These are chat archives for ManageIQ/manageiq/performance

28th
Jan 2019
Daniel Berger
@djberg96
Jan 28 13:23
Added to .bash_profile:
LIBJEMALLOC=`whereis -b libjemalloc | cut -d ' ' -f2`
if [ -f $LIBJEMALLOC ]; then
  echo "libjemalloc preloaded"
  export LD_PRELOAD=$LIBJEMALLOC
else
  echo "libjemalloc not found, skipping"
fi
Himanshu Roy
@hroyrh
Jan 28 13:58
@kbrock ping
Keenan Brock
@kbrock
Jan 28 13:58
ping
Himanshu Roy
@hroyrh
Jan 28 13:59
Hi Keenan, this is regarding the recommendation you shared for the postgres-tuning experiment results. You mentioned about changing the "performance_collection_interval" from 3mins->10mins
if a provider is generating events continuously, will this change make a significant impact. since if we increase the interval, it will have more processing to do in that window, which over a period of time will average out to similar number of collector_workers
just wanted to clarify this, before we repeat the experiment
@kbrock ^
Keenan Brock
@kbrock
Jan 28 14:14

@hroyrh we only process the events every 50 minutes (or hour for storage)
so checking every 3 minutes is not really necessary. The process of checking is non-trivial, so it ends up generating more work. I believe checking every 10 minutes will have the same data but with less work.

As a second plan, I wonder about changing the timings from 50minutes to 1 hour. Checking every 30 minutes (instead of every 3). Think it will generate the same results and reduce work even further (you want to pick an check frequency that divides easily into the collection interval)

Now if the end user has realtime alerting on metrics, then this would potentially delay alerts from every 10 minutes to every 30 minutes. But since we are seeing large backlogs, I don't think alerts are being sent out every 10 minutes by much less frequently.
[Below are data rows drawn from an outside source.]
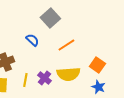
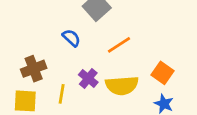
purple cross: (44, 78) -> (88, 78), moved

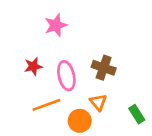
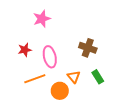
brown cross: (104, 68) -> (88, 48), moved
green rectangle: (137, 114) -> (98, 77), moved

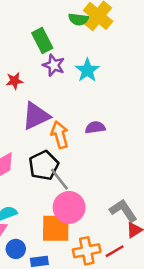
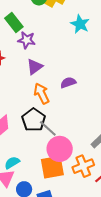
cyan star: (87, 70) -> (80, 24), moved
purple triangle: (36, 116) -> (35, 67), moved, size x0.7
orange cross: (87, 251) -> (83, 166), moved

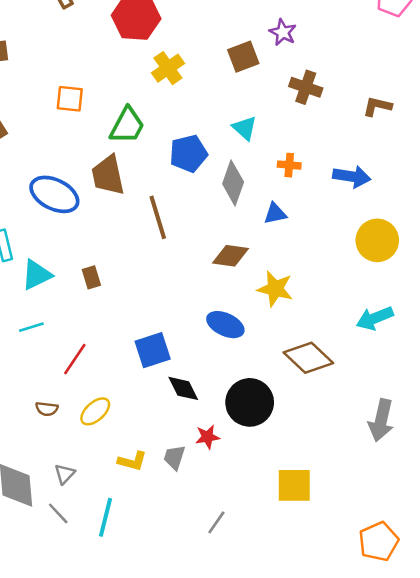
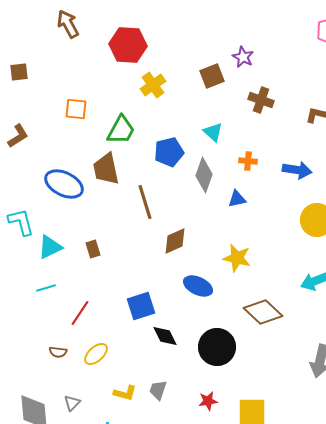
brown diamond: (230, 256) -> (175, 241), moved, turned -32
red star: (208, 437) -> (208, 401), moved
So the delay may actually decrease from hours to 30 minutes.

Peter McGowan
@pemcg
Jan 28 14:30
@kbrock as I understand it (I'm happy to be wrong), the 50 minutes come from the fact that VMware only keeps realtime metrics for 60 minutes, so queueing a new data collection message every 50 minutes allows for up to 10 minutes of message queue time without losing data
the 3 minutes is how often the coordinator checks that any object’s metrics are older than the threshold
So if we change the 3 minutes to 10, we’re only likely to generate 3x more messages
so the mean queue length will stay the same, but with a bigger saw-tooth profile (won’t it?)
that’s how Tom Hennessy explained it to me
Keenan Brock
@kbrock
Jan 28 15:07
@pemcg that logic is 100% sound but... (you knew that was coming)
I think vmware keeps metrics for 4 hours. (storages being different)
If we collect all metrics every 50 minutes, why are we checking every 3?
Seems we could get away with checking every 50 minutes. no?
(there is slight falicy to that last statement, but it does make you wonder)

also we check every 3 minutes, get a list of metrics to collect, and generate that work.
and that work will take ~20-30 minutes to do
Then we check 3 minutes later, "are we done yet?"
we gather a bunch of records that "need to be done" and we submit them.
Most (all) of the work requested the second time was just requested 3 minutes ago.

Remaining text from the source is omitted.